Current income taxes for the year, and deferred tax assets and liabilities

These amount to 8,212 thousand Euros. They represent the total tax charge for the year and are made up as follows:



The following table presents the estimated reconciliation between the statutory result for the year and the taxable amount for IRES and IRAP purposes.



On the taxable amount for IRAP, current taxes of 36,000 thousand euros have been calculated.

7) Result for the year

The year closed with a profit of 39,338,513.88 euros.

8) Other information



As regards related party disclosures, no significant transactions took place outside the normal market conditions. For details on relations with Group companies, see the Report on operations.

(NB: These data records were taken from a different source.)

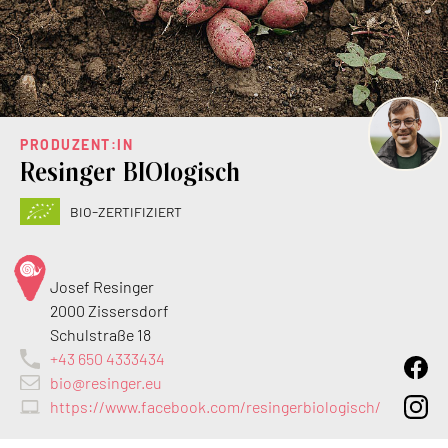
PRODUZENT:IN
Resinger BIOlogisch
bio-zertifiziert
Josef Resinger
2000 Zissersdorf
Schulstraße 18
+43 650 4333434
bio@resinger.eu
https://www.facebook.com/resingerbiologisch/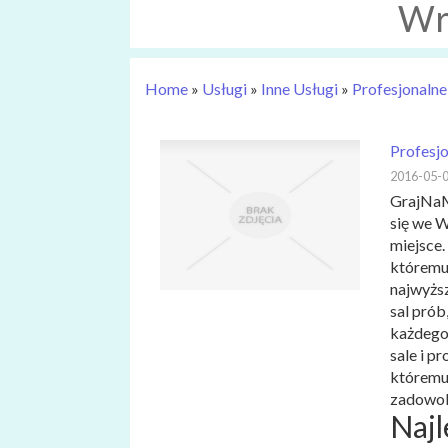
Wr
Home
»
Usługi
»
Inne Usługi
»
Profesjonalne
Profesj
2016-05-
GrajNaM
się we W
miejsce
któremu 
najwyżs
sal prób
każdego
sale i p
któremu 
zadowole
Najl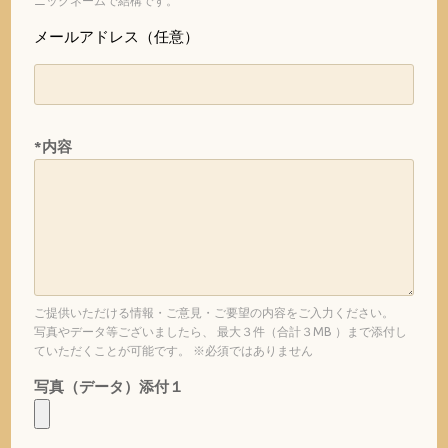
ニックネームで結構です。
メールアドレス（任意）
*内容
ご提供いただける情報・ご意見・ご要望の内容をご入力ください。
写真やデータ等ございましたら、 最大３件（合計３MB ）まで添付し
ていただくことが可能です。 ※必須ではありません
写真（データ）添付１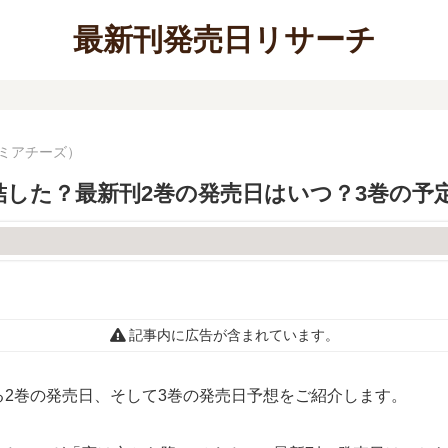
最新刊発売日リサーチ
レミアチーズ）
した？最新刊2巻の発売日はいつ？3巻の予
記事内に広告が含まれています。
2巻の発売日、そして3巻の発売日予想をご紹介します。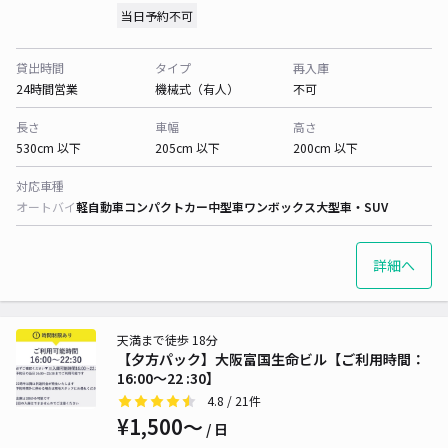
当日予約不可
貸出時間
タイプ
再入庫
24時間営業
機械式（有人）
不可
長さ
車幅
高さ
530cm 以下
205cm 以下
200cm 以下
対応車種
オートバイ
軽自動車
コンパクトカー
中型車
ワンボックス
大型車・SUV
詳細へ
天満まで徒歩 18分
【夕方パック】大阪富国生命ビル【ご利用時間：
16:00～22 :30】
4.8
/ 21件
¥1,500〜
/ 日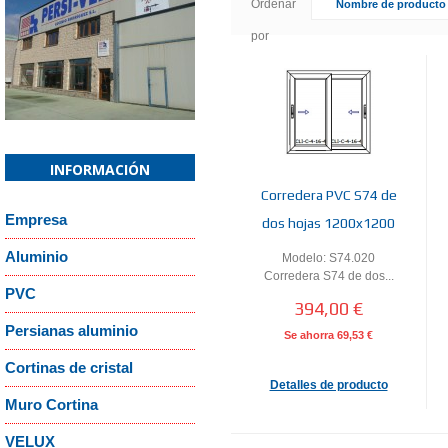
Ordenar
Nombre de producto 
por
Confirm email Address:
*
Captcha
*
¿Recordar contraseña?
¿Recordar usuario
INFORMACIÓN
Corredera PVC S74 de
Empresa
dos hojas 1200x1200
Aluminio
Modelo: S74.020
or
Cancelar
Corredera S74 de dos...
PVC
394,00 €
Persianas aluminio
Se ahorra
69,53 €
Cortinas de cristal
Detalles de producto
Muro Cortina
VELUX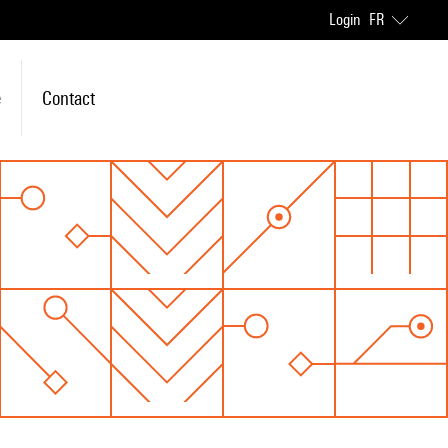
Login
FR
e
Contact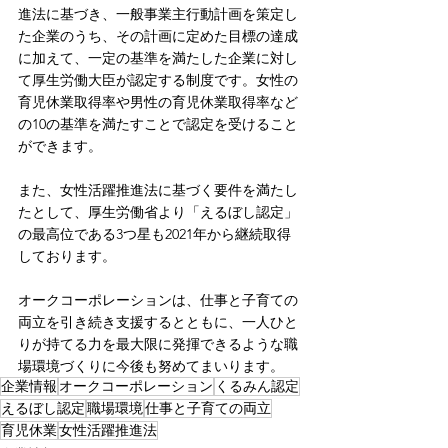
進法に基づき、一般事業主行動計画を策定し
た企業のうち、その計画に定めた目標の達成
に加えて、一定の基準を満たした企業に対し
て厚生労働大臣が認定する制度です。女性の
育児休業取得率や男性の育児休業取得率など
の10の基準を満たすことで認定を受けること
ができます。
また、女性活躍推進法に基づく要件を満たし
たとして、厚生労働省より「えるぼし認定」
の最高位である3つ星も2021年から継続取得
しております。
オークコーポレーションは、仕事と子育ての
両立を引き続き支援するとともに、一人ひと
りが持てる力を最大限に発揮できるような職
場環境づくりに今後も努めてまいります。
企業情報
オークコーポレーション
くるみん認定
えるぼし認定
職場環境
仕事と子育ての両立
育児休業
女性活躍推進法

As regards the rulings with which the Court of Auditors – Jurisdictional Section for the Lazio Region – ordered payment to Rai for state tax damages by certain parties including executives and members of the Board of Director of Rai, against which all those implicated decided to appeal, it is noted that, in relation to the request for the non-application of the tax regulations presented by some of those implicated in relation to one of the rulings, after the Chamber of Council of the Court of Auditors held on 18 January 2012, the Board accepted the application for reduction, quantifying the sum those implicated are obliged to pay to Rai as 20% of the original sum of the ruling. The positive effects on the financial statements of Rai shall be disclosed in 2012.

For important events occurring after the closing date, see the Report on operations.